President Donald Trump, the Department of Energy, and Congress must take steps to advance the program to find a final resting place for the United States’ massive holdings of spent nuclear fuel and high-level waste, the U.S. Nuclear Infrastructure Council said Wednesday.
“It has been more than 30 years since enactment of the Nuclear Waste Policy Act (NWPA); more than 18 years since the federal government failed to meet its statutory and contractual obligation to begin removing used fuel from nuclear energy reactor sites; more than eight years since the license application review process by the U.S. Nuclear Regulatory Commission (NRC) began; and more than six years since the Obama Administration defunded the repository program and vacated the Office of Civilian Radioactive Waste Management (OCRWM),” the industry group’s Backend Working Group said in an issue brief.
This situation has opened the federal government up to $25 billion (and counting) in liabilities from utilities left to store and manage the spent fuel, the brief says.

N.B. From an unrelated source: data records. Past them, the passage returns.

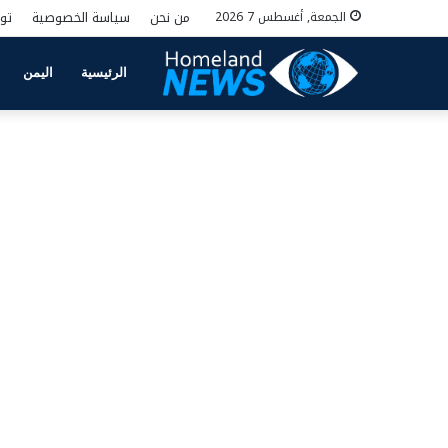
من نحن
سياسة الخصوصية
تو
الجمعة, أغسطس 7 2026
الرئيسية
اليمن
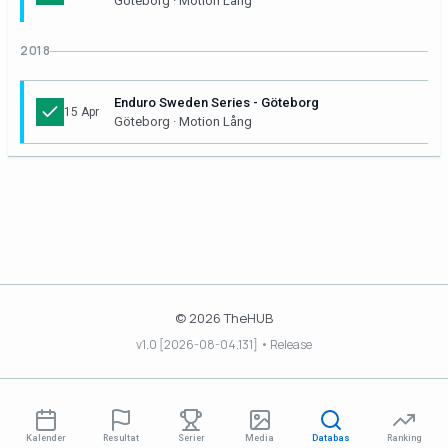
Göteborg · Motion Lång
2018
Enduro Sweden Series - Göteborg
15 Apr
Göteborg · Motion Lång
© 2026 TheHUB
v1.0 [2026-08-04.131] • Release
Kalender
Resultat
Serier
Media
Databas
Ranking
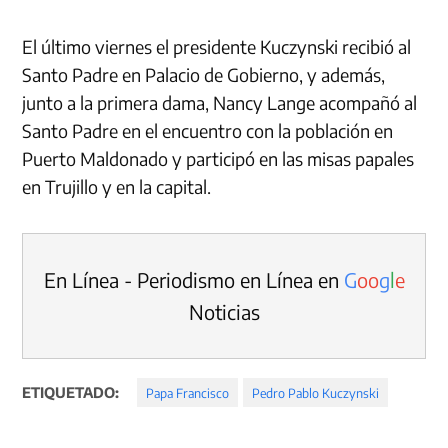
El último viernes el presidente Kuczynski recibió al
Santo Padre en Palacio de Gobierno, y además,
junto a la primera dama, Nancy Lange acompañó al
Santo Padre en el encuentro con la población en
Puerto Maldonado y participó en las misas papales
en Trujillo y en la capital.
En Línea - Periodismo en Línea en
G
o
o
g
l
e
Noticias
ETIQUETADO:
Papa Francisco
Pedro Pablo Kuczynski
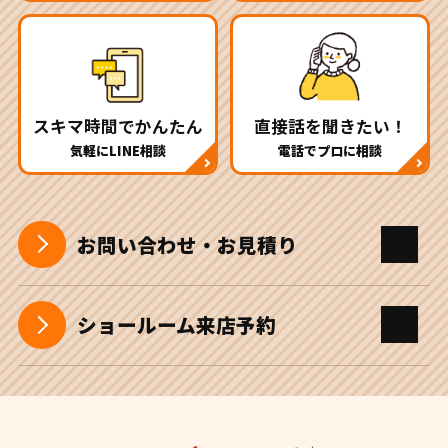
スキマ時間でかんたん
直接話を聞きたい！
気軽にLINE相談
電話でプロに相談
お問い合わせ・お見積り
ショールーム来店予約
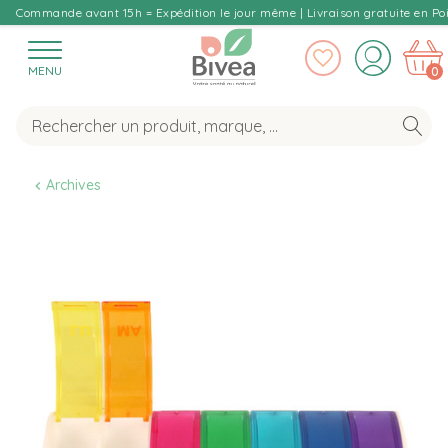
Commande avant 15h = Expédition le jour même | Livraison gratuite en Poi
MENU
0
Archives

Meanwhile, the Obama administration in 2010 canceled the Yucca Mountain repository in Nevada and replaced it with a “consent-based” plan for selecting separate commercial and defense waste storage sites. The Trump administration has not yet announced its strategy, but there are rumblings that the Yucca Mountain project could be revived.
There is today some 75,000 metric tons of spent commercial fuel stored at nuclear plants around the nation, plus another 14,000 metric tons equivalent of defense waste, Andrew Griffith, deputy assistant secretary for spent fuel and waste disposition, said Wednesday at the Waste Management Symposium in Phoenix.
The USNIC brief offers a number of recommendations, including: obtaining a Nuclear Regulatory Commission ruling on the Yucca Mountain license; pursuing consolidated interim siting of spent fuel; and preparing the infrastructure for transport of used fuel and high-level waste.